Figure 1. Enablers and disablers of corruption in Ukraine 2021.
Source: www.againstcorruption.eu
Issue number one is how to organize an evidence-based needs assessment. Public procurement is often corrupted before it has even taken place, by discretionary purchases or distorted terms of reference. A central system based on a validation mechanism (at least two sources) and a decentralized and plural data collection, relying on transparently published needs statement at the local level may alleviate a part of the risk. Due consideration needs to be given to avoid the reconstruction turning into either a Samaritan dilemma, where the purchases are driven by the needs of the suppliers rather than the ones of the buyers, or a locally captured process, where higher kickbacks from more concentrated rents get priority over the rest. At such a scale of destruction, this is no easy task. This is why the collection of information should rely on civil society (in the broadest sense- including the private sector and communities, not only NGOs), on local government and central government, with findings triangulated in a central mechanism (as an online map with various categories). This can be completed with special reports on specialized areas commissioned to international NGOs which have experience working in disaster areas of developing countries. Development agencies such as the World Bank or UNDP could contribute to the centralization of the needs assessment.

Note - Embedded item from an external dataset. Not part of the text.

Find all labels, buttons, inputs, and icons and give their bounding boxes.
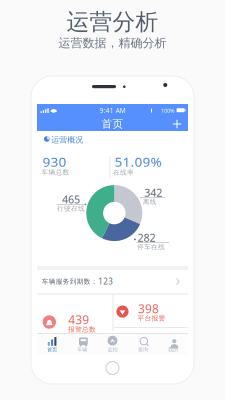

Figure 2. The Economist crony capitalism assessment 2021.
Issue number two is how centralized should the reconstruction process be. It is natural that the government of Ukraine wants to have ownership of the process, but we know from international experience that the ownership that guards against corruption is one exercised by the whole society, not just the recipient country’s government. The proposals of civil society to create a central purchasing body run by NGOs, both national and international are too radical to have a realistic choice of being accepted. However, a middle ground exists. The model, albeit just as a starting point, are the integrity pacts that the European Commission funds to enable civil society: Transparency International and national anticorruption NGOs- to audit the procurement process at the national level. As it stands, the model (funded by DG Regio) is a good idea poorly put into practice. The governments select what contracts civil society can audit (therefore setting aside those that matter to them), and the process is technologically primitive, based on a few observations instead of the observation of all data and follow-up of red flags. For Ukraine, which already has pro-Zorro, a far better process can be constructed, where civil society is involved from the writing of terms of reference to the allocation, negotiation, signing and execution. Such a process would also create a sustainable model of good governance where representatives of the entire community would be involved on a permanent basis in procurement decisions. Central purchasing bodies tend to reduce corruption risk, but the involvement of civil society, especially the one with relevant knowledge and representation (geographical or sectorial) would be in this case the key to building sustainable good governance in Ukraine, both at the central and local level.
Issue number three is how to shift from post-factum anticorruption – after the corruption act has already taken place- to preventive anticorruption, which deters corruption from the onset. No successful control of corruption has ever worked post-factum except where corruption was already exceptional and isolated and public integrity the norm. Convictions in Courts take years even in countries where they happen, and they can get reversed: recovering assets is highly expensive and takes years. Turning judiciaries which are themselves problems into solutions to corruption is highly unrealistic, although building a non-corrupt and effective judiciary is a worthy goal- in itself. Ukraine has already invested too much in the top architecture, with very high political risks as we have seen (US presidential candidates fighting over who gets appointed general prosecutor in Ukraine!). Ukrainians proved great solidarity and resilience after the invasion, showing that the main institutions work, and the public cooperates with the state as in a high-trust society. The existential threat helped the nation get together. So, an anticorruption focused on the past, on repression rather than prevention would not achieve control of corruption but might bring political risks that Ukraine can do without. After the war ends, the anticorruption of Ukraine should focus on reforms: to eliminate the sources of economic privileges, the monopolies and oligopolies of every sector rather than spend years putting in jail those who profited in earlier times from such political opportunities. Ukraine needs sustainability and national consensus, and profiteers of earlier times who survive the war can always be overtaxed to bring their contribution. But the fight against them should not absorb the core resources and energy.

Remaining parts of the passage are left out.